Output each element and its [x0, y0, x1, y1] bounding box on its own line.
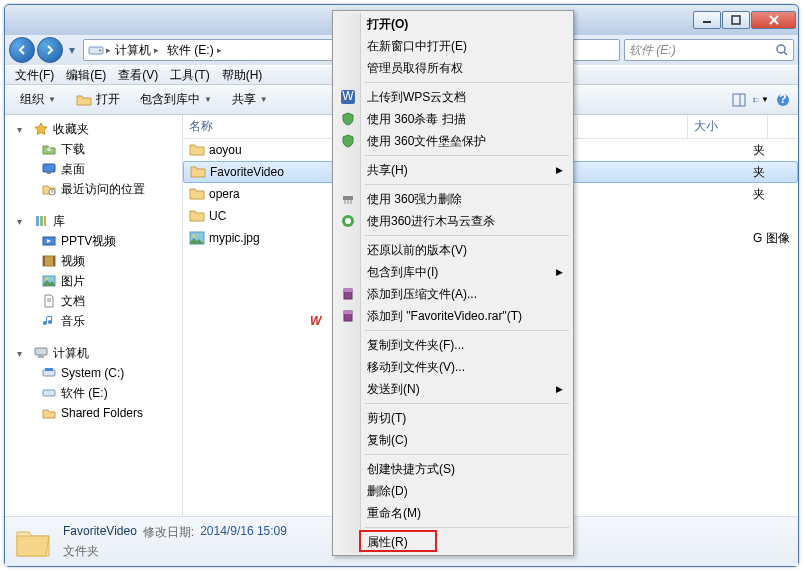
breadcrumb-seg-computer[interactable]: 计算机▸: [111, 40, 163, 60]
context-label: 创建快捷方式(S): [367, 461, 455, 478]
nav-history-dropdown[interactable]: ▾: [65, 37, 79, 63]
nav-downloads[interactable]: 下载: [5, 139, 182, 159]
recent-icon: [41, 181, 57, 197]
details-meta-value: 2014/9/16 15:09: [200, 524, 287, 541]
context-label: 使用 360文件堡垒保护: [367, 133, 486, 150]
svg-point-44: [345, 218, 351, 224]
svg-rect-31: [38, 355, 44, 358]
folder-icon: [189, 186, 205, 202]
preview-pane-button[interactable]: [730, 91, 748, 109]
context-label: 管理员取得所有权: [367, 60, 463, 77]
file-type: 夹: [753, 164, 798, 181]
nav-recent[interactable]: 最近访问的位置: [5, 179, 182, 199]
context-item[interactable]: 属性(R): [335, 531, 571, 553]
svg-rect-46: [344, 289, 352, 292]
help-button[interactable]: ?: [774, 91, 792, 109]
menu-edit[interactable]: 编辑(E): [60, 65, 112, 86]
details-name: FavoriteVideo: [63, 524, 137, 541]
nav-drive-e[interactable]: 软件 (E:): [5, 383, 182, 403]
context-label: 在新窗口中打开(E): [367, 38, 467, 55]
context-item[interactable]: 复制(C): [335, 429, 571, 451]
context-item[interactable]: 移动到文件夹(V)...: [335, 356, 571, 378]
context-item[interactable]: 使用360进行木马云查杀: [335, 210, 571, 232]
context-item[interactable]: 剪切(T): [335, 407, 571, 429]
context-item[interactable]: 包含到库中(I)▶: [335, 261, 571, 283]
desktop-icon: [41, 161, 57, 177]
context-item[interactable]: 使用 360强力删除: [335, 188, 571, 210]
col-type[interactable]: [578, 115, 688, 138]
context-menu: 打开(O)在新窗口中打开(E)管理员取得所有权W上传到WPS云文档使用 360杀…: [332, 10, 574, 556]
search-placeholder: 软件 (E:): [629, 42, 676, 59]
nav-drive-c[interactable]: System (C:): [5, 363, 182, 383]
back-button[interactable]: [9, 37, 35, 63]
svg-rect-34: [43, 390, 55, 396]
context-item[interactable]: 打开(O): [335, 13, 571, 35]
context-item[interactable]: 使用 360文件堡垒保护: [335, 130, 571, 152]
nav-lib-video[interactable]: 视频: [5, 251, 182, 271]
forward-button[interactable]: [37, 37, 63, 63]
minimize-button[interactable]: [693, 11, 721, 29]
nav-lib-documents[interactable]: 文档: [5, 291, 182, 311]
nav-lib-pictures[interactable]: 图片: [5, 271, 182, 291]
svg-rect-48: [344, 311, 352, 314]
context-item[interactable]: 创建快捷方式(S): [335, 458, 571, 480]
nav-lib-pptv[interactable]: PPTV视频: [5, 231, 182, 251]
image-icon: [189, 230, 205, 246]
context-label: 使用 360杀毒 扫描: [367, 111, 466, 128]
svg-rect-16: [43, 164, 55, 172]
context-label: 共享(H): [367, 162, 408, 179]
breadcrumb-seg-drive[interactable]: 软件 (E:)▸: [163, 40, 226, 60]
film-icon: [41, 253, 57, 269]
context-label: 添加到 "FavoriteVideo.rar"(T): [367, 308, 522, 325]
context-item[interactable]: 共享(H)▶: [335, 159, 571, 181]
search-input[interactable]: 软件 (E:): [624, 39, 794, 61]
context-item[interactable]: 复制到文件夹(F)...: [335, 334, 571, 356]
nav-shared-folders[interactable]: Shared Folders: [5, 403, 182, 423]
context-label: 发送到(N): [367, 381, 420, 398]
nav-computer[interactable]: ▾计算机: [5, 343, 182, 363]
document-icon: [41, 293, 57, 309]
svg-rect-25: [53, 256, 55, 266]
context-item[interactable]: 添加到 "FavoriteVideo.rar"(T): [335, 305, 571, 327]
file-name: UC: [209, 209, 226, 223]
search-icon: [775, 43, 789, 57]
menu-file[interactable]: 文件(F): [9, 65, 60, 86]
menu-help[interactable]: 帮助(H): [216, 65, 269, 86]
nav-favorites[interactable]: ▾收藏夹: [5, 119, 182, 139]
nav-libraries[interactable]: ▾库: [5, 211, 182, 231]
context-item[interactable]: 添加到压缩文件(A)...: [335, 283, 571, 305]
svg-rect-8: [733, 94, 745, 106]
menu-view[interactable]: 查看(V): [112, 65, 164, 86]
maximize-button[interactable]: [722, 11, 750, 29]
context-item[interactable]: 管理员取得所有权: [335, 57, 571, 79]
menu-tools[interactable]: 工具(T): [164, 65, 215, 86]
shared-folder-icon: [41, 405, 57, 421]
folder-icon: [190, 164, 206, 180]
context-item[interactable]: 删除(D): [335, 480, 571, 502]
context-item[interactable]: 发送到(N)▶: [335, 378, 571, 400]
share-button[interactable]: 共享▼: [223, 89, 277, 111]
organize-button[interactable]: 组织▼: [11, 89, 65, 111]
include-library-button[interactable]: 包含到库中▼: [131, 89, 221, 111]
context-item[interactable]: W上传到WPS云文档: [335, 86, 571, 108]
nav-lib-music[interactable]: 音乐: [5, 311, 182, 331]
file-name: mypic.jpg: [209, 231, 260, 245]
open-button[interactable]: 打开: [67, 89, 129, 111]
context-item[interactable]: 重命名(M): [335, 502, 571, 524]
star-icon: [33, 121, 49, 137]
context-item[interactable]: 使用 360杀毒 扫描: [335, 108, 571, 130]
col-size[interactable]: 大小: [688, 115, 768, 138]
chevron-right-icon: ▶: [556, 267, 563, 277]
context-separator: [365, 403, 569, 404]
rar-icon: [340, 308, 356, 324]
view-options-button[interactable]: ▼: [752, 91, 770, 109]
nav-desktop[interactable]: 桌面: [5, 159, 182, 179]
context-item[interactable]: 还原以前的版本(V): [335, 239, 571, 261]
context-separator: [365, 527, 569, 528]
svg-rect-33: [45, 368, 53, 371]
close-button[interactable]: [751, 11, 796, 29]
nav-tree: ▾收藏夹 下载 桌面 最近访问的位置 ▾库 PPTV视频 视频 图片 文档 音乐…: [5, 115, 183, 516]
context-item[interactable]: 在新窗口中打开(E): [335, 35, 571, 57]
context-label: 重命名(M): [367, 505, 421, 522]
context-label: 添加到压缩文件(A)...: [367, 286, 477, 303]
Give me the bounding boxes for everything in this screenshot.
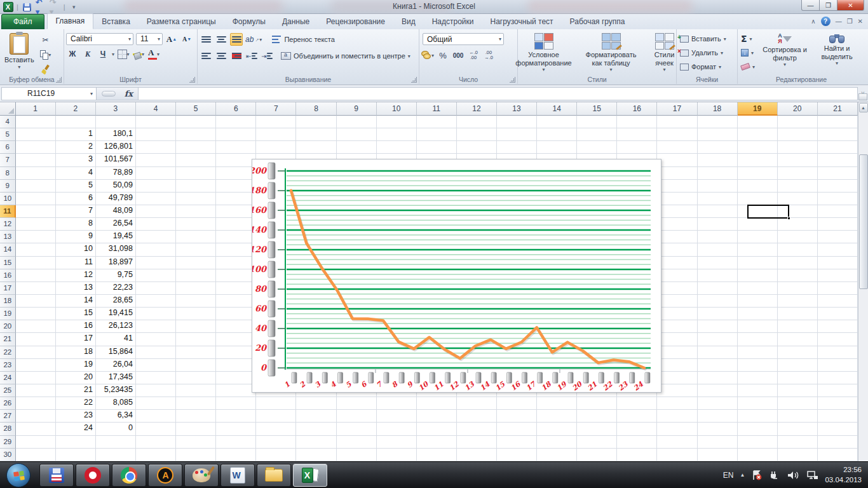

*TRY IT*. In the records, locate each line holding the string "shared" and copy it.

*RESPONSE FOR THIS EXERCISE*.
nav-shared-folders[interactable]: Shared Folders: [5, 403, 182, 423]
shared-folder-icon: [41, 405, 57, 421]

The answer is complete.